> **Work task**:
Within the records, find every line that includes the word "Meteor" and copy it.

▼

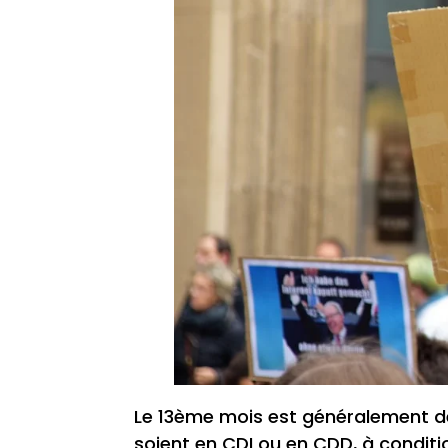
Le 13ème mois est généralement dest
soient en CDI ou en CDD, à conditi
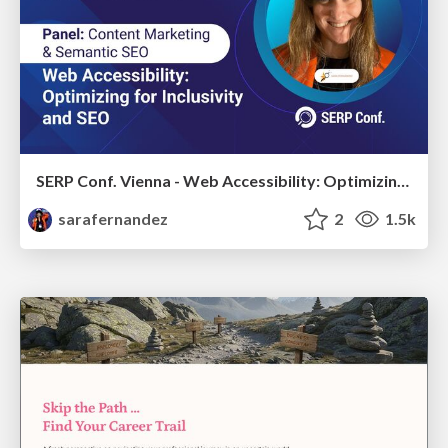
SERP Conf. Vienna - Web Accessibility: Optimizing for Inclusivity and SEO
sarafernandez
2
1.5k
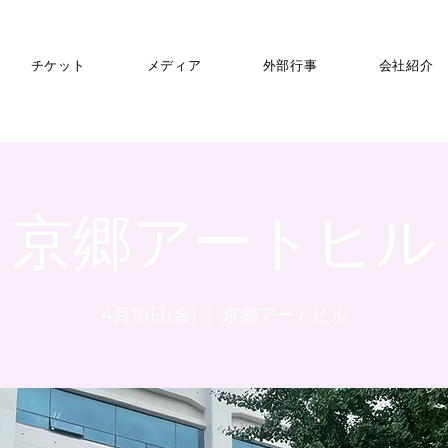
チケット
メディア
外部行事
会社紹介
京郷アートヒル
4月19日(金)
  |  
京郷アートヒル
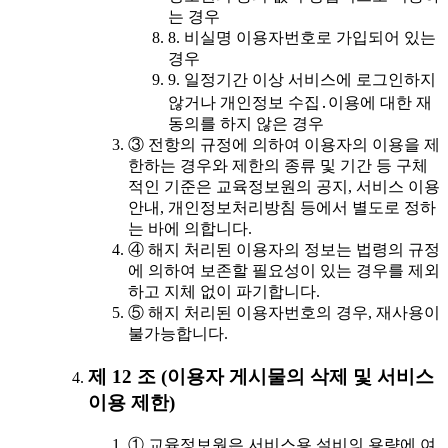
는 경우
8. 비실명 이용자번호로 가입되어 있는
경우
9. 일정기간 이상 서비스에 로그인하지
않거나 개인정보 수집․이용에 대한 재
동의를 하지 않은 경우
③ 전항의 규정에 의하여 이용자의 이용을 제
한하는 경우와 제한의 종류 및 기간 등 구체
적인 기준은 교육정보원의 공지, 서비스 이용
안내, 개인정보처리방침 등에서 별도로 정하
는 바에 의합니다.
④ 해지 처리된 이용자의 정보는 법령의 규정
에 의하여 보존할 필요성이 있는 경우를 제외
하고 지체 없이 파기합니다.
⑤ 해지 처리된 이용자번호의 경우, 재사용이
불가능합니다.
제 12 조 (이용자 게시물의 삭제 및 서비스
이용 제한)
① 교육정보원은 서비스용 설비의 용량에 여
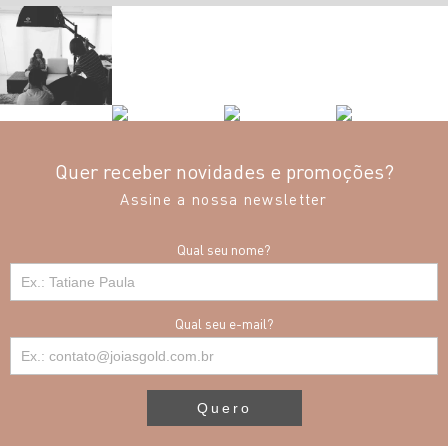
Quer receber novidades e promoções?
Assine a nossa newsletter
Qual seu nome?
Qual seu e-mail?
Quero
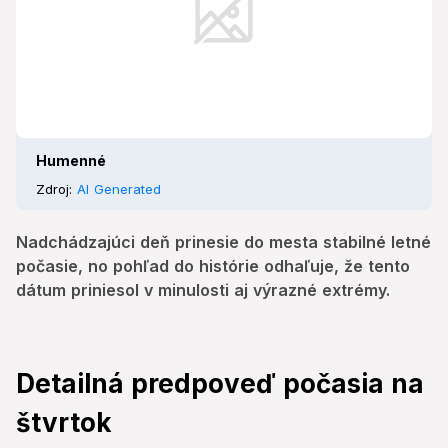
Humenné
Zdroj:
AI Generated
Nadchádzajúci deň prinesie do mesta stabilné letné
počasie, no pohľad do histórie odhaľuje, že tento
dátum priniesol v minulosti aj výrazné extrémy.
Detailná predpoveď počasia na
štvrtok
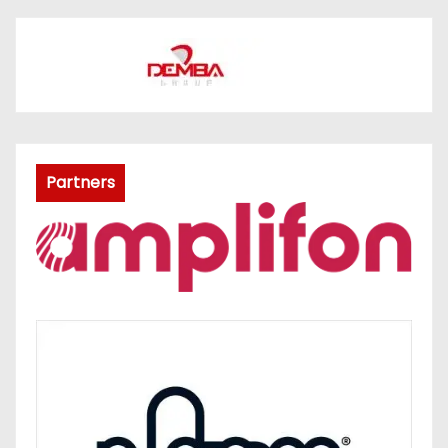
Partners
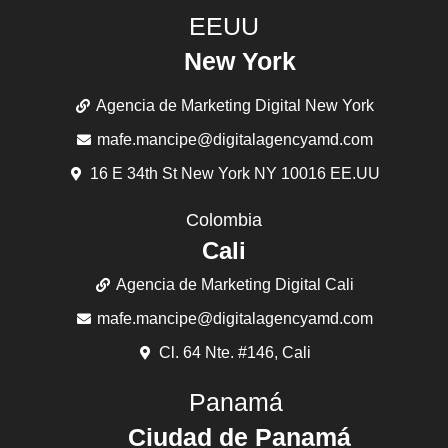
EEUU
New York
Agencia de Marketing Digital New York
mafe.mancipe@digitalagencyamd.com
16 E 34th St New York NY 10016 EE.UU
Colombia
Cali
Agencia de Marketing Digital Cali
mafe.mancipe@digitalagencyamd.com
Cl. 64 Nte. #146, Cali
Panamá
Ciudad de Panamá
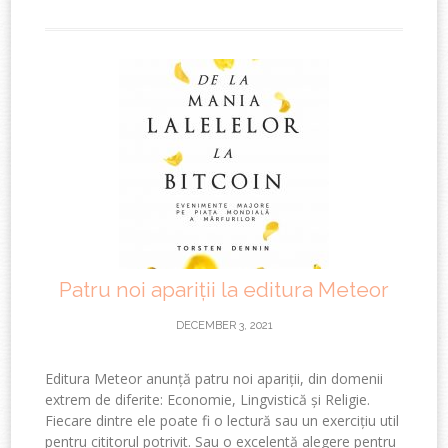
Patru noi apariții la editura Meteor
DECEMBER 3, 2021
Editura Meteor anunță patru noi apariții, din domenii
extrem de diferite: Economie, Lingvistică și Religie.
Fiecare dintre ele poate fi o lectură sau un exercițiu util
pentru cititorul potrivit. Sau o excelentă alegere pentru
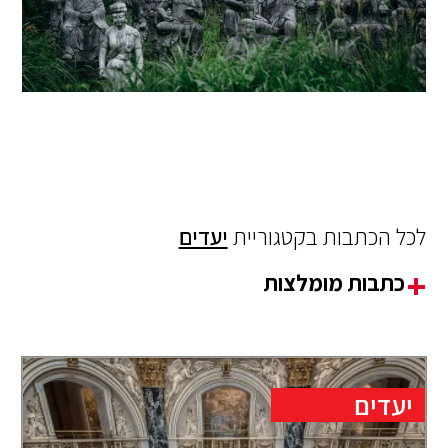
לכל הכתבות בקטגוריית
יעדים
כתבות מומלצות
יעדים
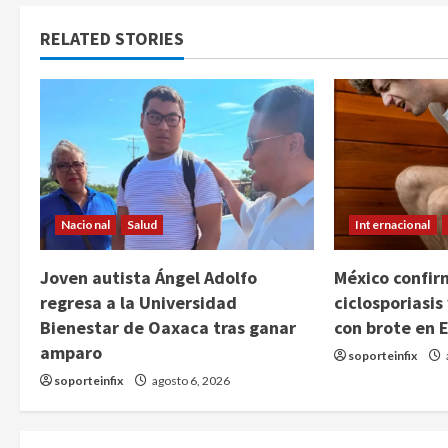
RELATED STORIES
Nacional
Salud
Internacional
Joven autista Ángel Adolfo
México confir
regresa a la Universidad
ciclosporiasis
Bienestar de Oaxaca tras ganar
con brote en 
amparo
soporteinfix
soporteinfix
agosto 6, 2026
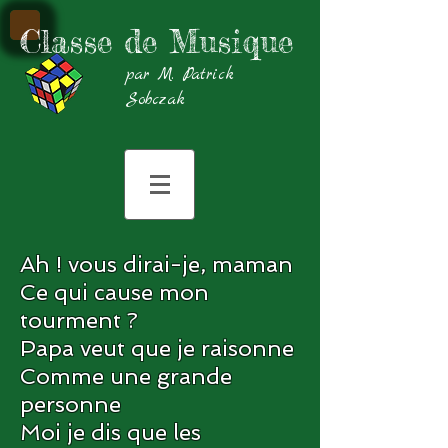
Classe de Musique
par M. Patrick
Sobczak
Ah ! vous dirai-je, maman
Ce qui cause mon
tourment ?
Papa veut que je raisonne
Comme une grande
personne
Moi je dis que les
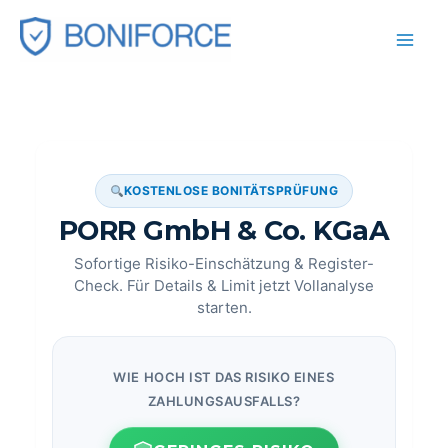
Zum
Inhalt
springen
KOSTENLOSE BONITÄTSPRÜFUNG
PORR GmbH & Co. KGaA
Sofortige Risiko-Einschätzung & Register-
Check. Für Details & Limit jetzt Vollanalyse
starten.
WIE HOCH IST DAS RISIKO EINES
ZAHLUNGSAUSFALLS?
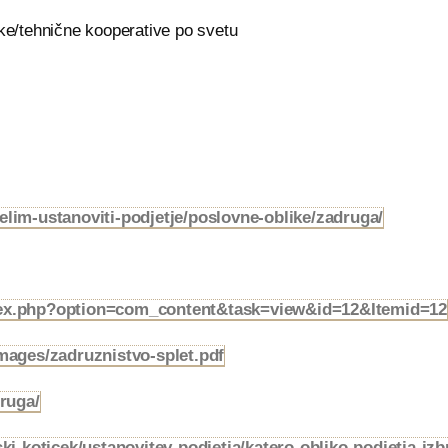
/tehnične kooperative po svetu
elim-ustanoviti-podjetje/poslovne-oblike/zadruga/
ndex.php?option=com_content&task=view&id=12&Itemid=12
mages/zadruznistvo-splet.pdf
druga/
ski-koticek/ustanovitev-podjetja/katero-obliko-podjetja-izb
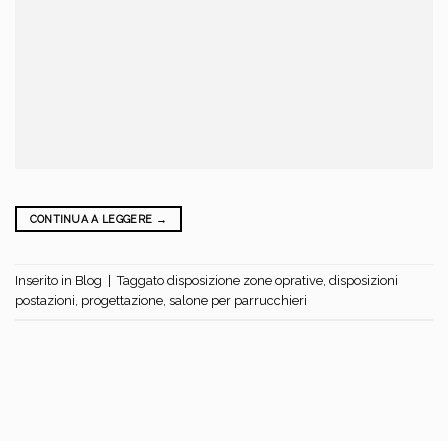
CONTINUA A LEGGERE
→
Inserito in
Blog
|
Taggato
disposizione zone oprative
,
disposizioni
postazioni
,
progettazione
,
salone per parrucchieri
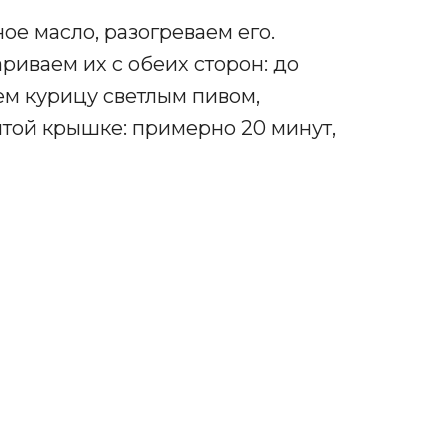
ое масло, разогреваем его.
иваем их с обеих сторон: до
аем курицу светлым пивом,
ытой крышке: примерно 20 минут,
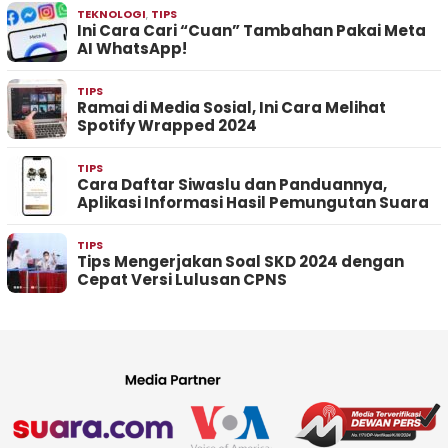
TEKNOLOGI
,
TIPS
Ini Cara Cari “Cuan” Tambahan Pakai Meta
AI WhatsApp!
TIPS
Ramai di Media Sosial, Ini Cara Melihat
Spotify Wrapped 2024
TIPS
Cara Daftar Siwaslu dan Panduannya,
Aplikasi Informasi Hasil Pemungutan Suara
TIPS
Tips Mengerjakan Soal SKD 2024 dengan
Cepat Versi Lulusan CPNS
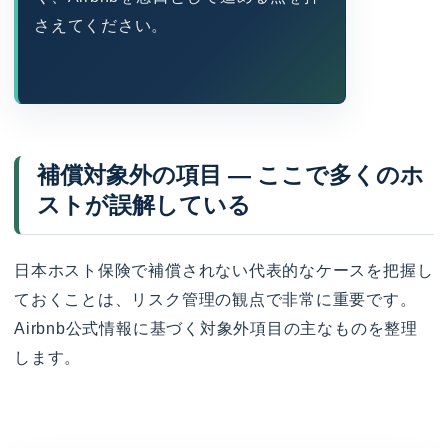
さえてください。
補償対象外の項目 — ここで多くのホ
ストが誤解している
日本ホスト保険で補償されない代表的なケースを把握し
ておくことは、リスク管理の観点で非常に重要です。
Airbnb公式情報に基づく対象外項目の主なものを整理
します。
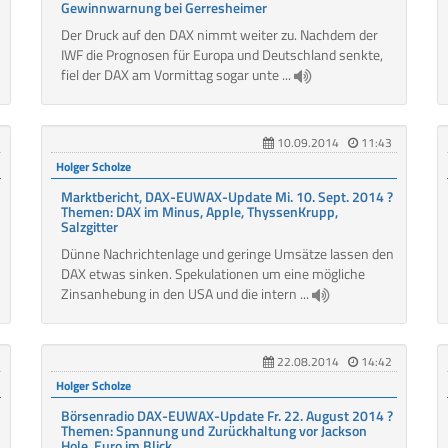
Gewinnwarnung bei Gerresheimer
Der Druck auf den DAX nimmt weiter zu. Nachdem der
IWF die Prognosen für Europa und Deutschland senkte,
fiel der DAX am Vormittag sogar unte ...
10.09.2014
11:43
Holger Scholze
Marktbericht, DAX-EUWAX-Update Mi. 10. Sept. 2014 ?
Themen: DAX im Minus, Apple, ThyssenKrupp,
Salzgitter
Dünne Nachrichtenlage und geringe Umsätze lassen den
DAX etwas sinken. Spekulationen um eine mögliche
Zinsanhebung in den USA und die intern ...
22.08.2014
14:42
Holger Scholze
Börsenradio DAX-EUWAX-Update Fr. 22. August 2014 ?
Themen: Spannung und Zurückhaltung vor Jackson
Hole, Euro im Blick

▲

> **Exercise solution**:
Patru noi apariții la editura Meteor
Editura Meteor anunță patru noi apariții, din domenii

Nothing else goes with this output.